Extracted page text data:
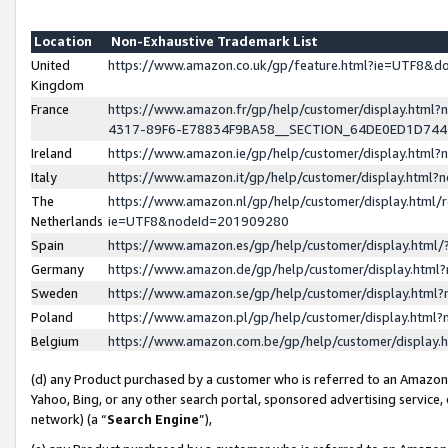
Location
Non-Exhaustive Trademark List
United
https://www.amazon.co.uk/gp/feature.html?ie=UTF8&
Kingdom
France
https://www.amazon.fr/gp/help/customer/display.ht
4317-89F6-E78834F9BA58__SECTION_64DE0ED1D74
Ireland
https://www.amazon.ie/gp/help/customer/display.ht
Italy
https://www.amazon.it/gp/help/customer/display.html
The
https://www.amazon.nl/gp/help/customer/display.html/
Netherlands
ie=UTF8&nodeId=201909280
Spain
https://www.amazon.es/gp/help/customer/display.htm
Germany
https://www.amazon.de/gp/help/customer/display.htm
Sweden
https://www.amazon.se/gp/help/customer/display.htm
Poland
https://www.amazon.pl/gp/help/customer/display.htm
Belgium
https://www.amazon.com.be/gp/help/customer/displa
(d) any Product purchased by a customer who is referred to an Amazon S
Yahoo, Bing, or any other search portal, sponsored advertising service, o
network) (a “
Search Engine
”),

§ TASK DIRECTIONS: The lines to write out run from the one with "https://www.amazon.de/gp/help/customer/display.htm" through the end of the records. Give them exactly, and only them.

§ REPLY:
https://www.amazon.de/gp/help/customer/display.htm
Sweden
https://www.amazon.se/gp/help/customer/display.htm
Poland
https://www.amazon.pl/gp/help/customer/display.htm
Belgium
https://www.amazon.com.be/gp/help/customer/displa
(d) any Product purchased by a customer who is referred to an Amazon S
Yahoo, Bing, or any other search portal, sponsored advertising service, o
network) (a “
Search Engine
”),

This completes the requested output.